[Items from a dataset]
##############################
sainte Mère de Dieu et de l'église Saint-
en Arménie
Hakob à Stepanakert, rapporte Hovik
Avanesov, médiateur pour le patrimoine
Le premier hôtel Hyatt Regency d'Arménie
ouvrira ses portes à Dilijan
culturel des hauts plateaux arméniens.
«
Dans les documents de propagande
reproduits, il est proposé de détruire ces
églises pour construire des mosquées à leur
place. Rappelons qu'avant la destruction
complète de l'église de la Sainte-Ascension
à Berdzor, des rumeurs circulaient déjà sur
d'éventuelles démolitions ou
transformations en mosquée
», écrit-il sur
##############################
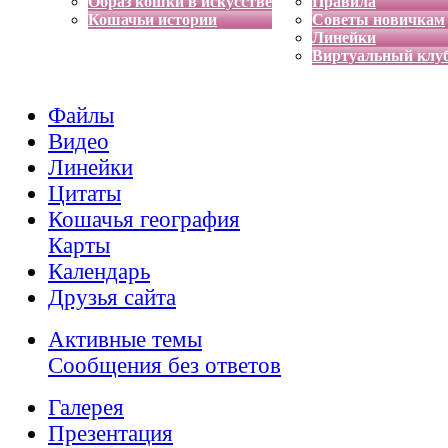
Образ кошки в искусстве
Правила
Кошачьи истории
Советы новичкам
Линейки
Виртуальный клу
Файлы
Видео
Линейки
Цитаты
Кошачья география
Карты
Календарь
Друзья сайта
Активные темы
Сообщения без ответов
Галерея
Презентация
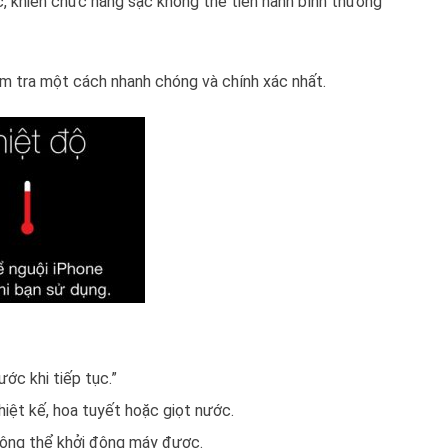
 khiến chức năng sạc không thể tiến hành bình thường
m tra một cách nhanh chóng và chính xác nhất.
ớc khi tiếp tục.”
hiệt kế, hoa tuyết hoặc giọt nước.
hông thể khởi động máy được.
##############################
> [Task directions] The lines that mention the word "pour" should be pulled from the records above.

> [Response for this exercise]
Avanesov, médiateur pour le patrimoine
églises pour construire des mosquées à leur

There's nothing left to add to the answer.